Richard Mudariki’s painting, The dog anatomy lesson, is a fitting end piece in the catalogue, as it reflects on many of the issues investigated by other works included in this exhibition. This work was inspired by the famous 1632 oil painting by Rembrandt, titled The Anatomy Lesson of Dr. Nicolaes Tulp, in which Dr Tulp, as official City Anatomist, explains the musculature of the arm to medical professionals of the Amsterdam Guild of Surgeons. The concept of dissecting a subject in an effort to learn and understand more of its functions, becomes a metaphor for the suits, or those in charge, analysing their constituency in a dog-eat-dog world.
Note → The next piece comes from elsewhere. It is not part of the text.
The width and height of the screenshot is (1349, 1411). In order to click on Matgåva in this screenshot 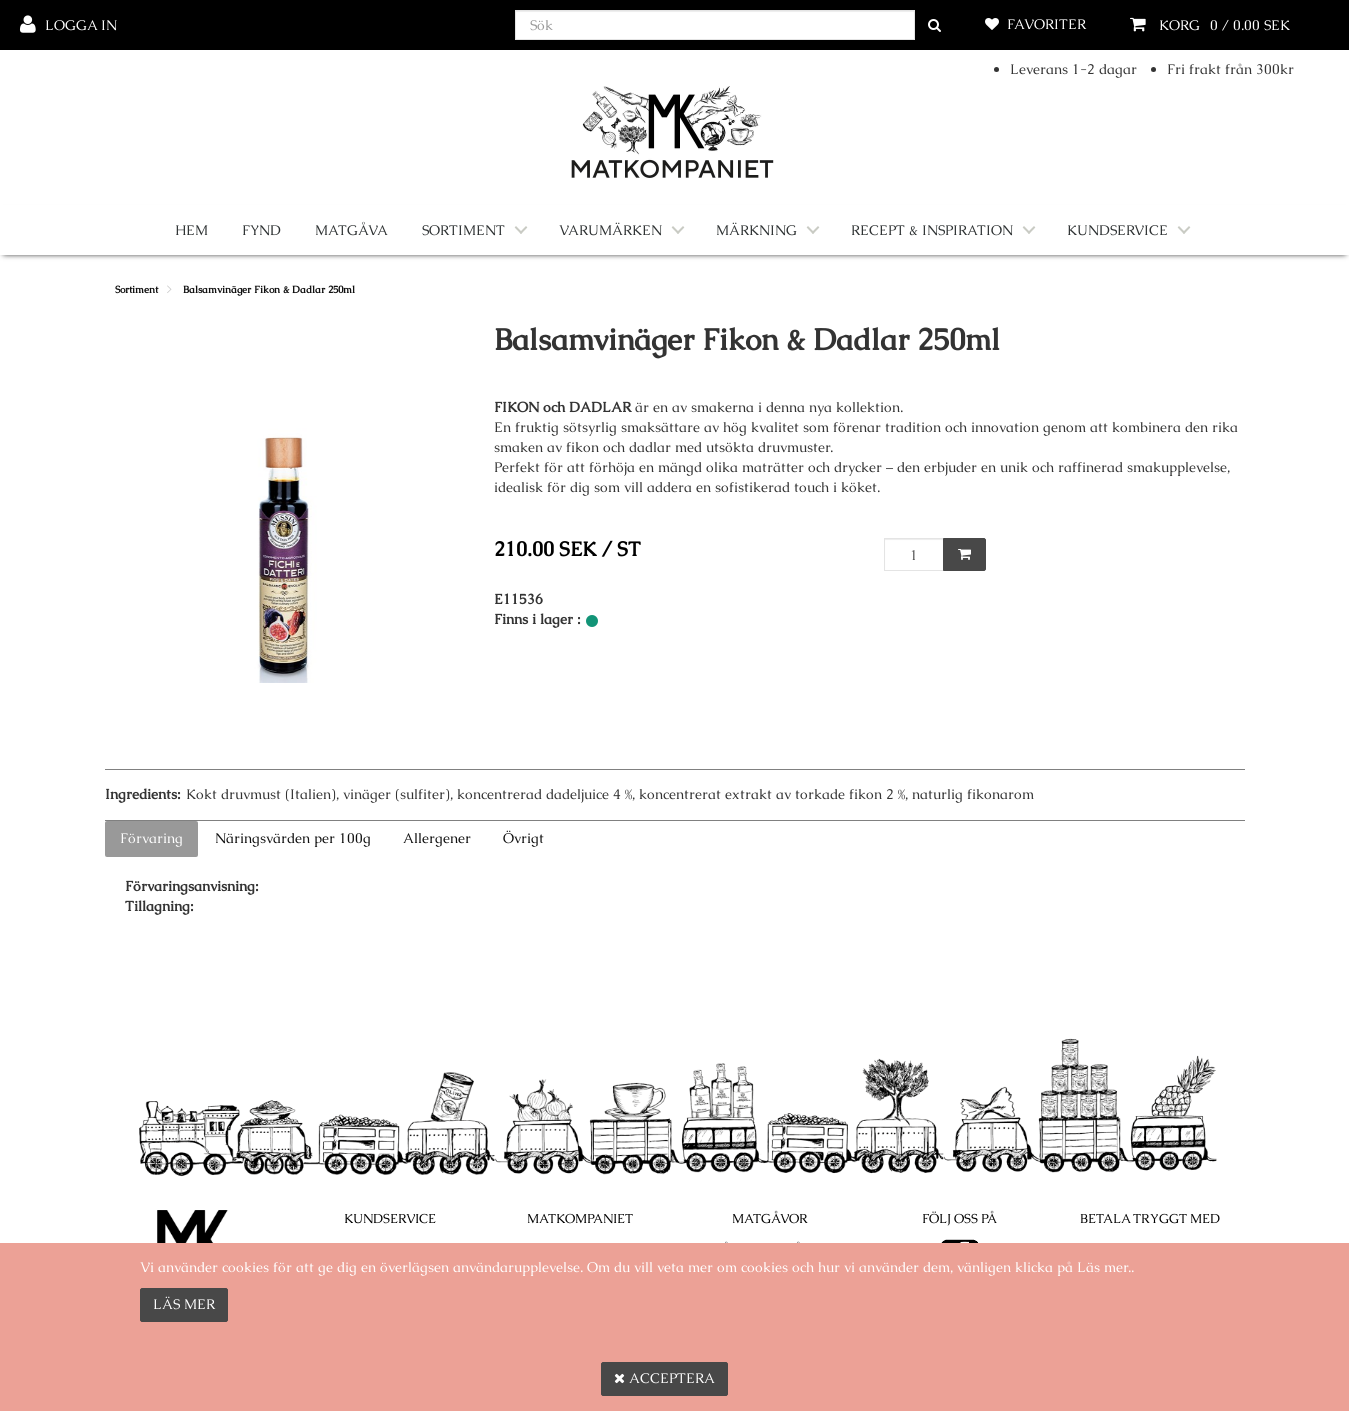, I will do `click(351, 230)`.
There is, however, a striking difference here – the marked-up dog subject is alive and well, challenging its audience of dog-like personae. A possible interpretation of this scenario could be the analysis of society by the ruling elite in an effort to determine the best strategy to divide and rule.

The idea for an exhibition of this nature has fascinated me for a number of years, and it is has been an exciting process to bring it to fruition. As this diverse collection of works was discovered and collected over the last few years, the complexity of the concept of personae became much more intriguing. It was with regret that we had to set the deadline, as it would be almost impossible to find many of these works available again. I trust that most art lovers and collectors will find a number of works that will intrigue them and provide them with some cerebral gymnastics.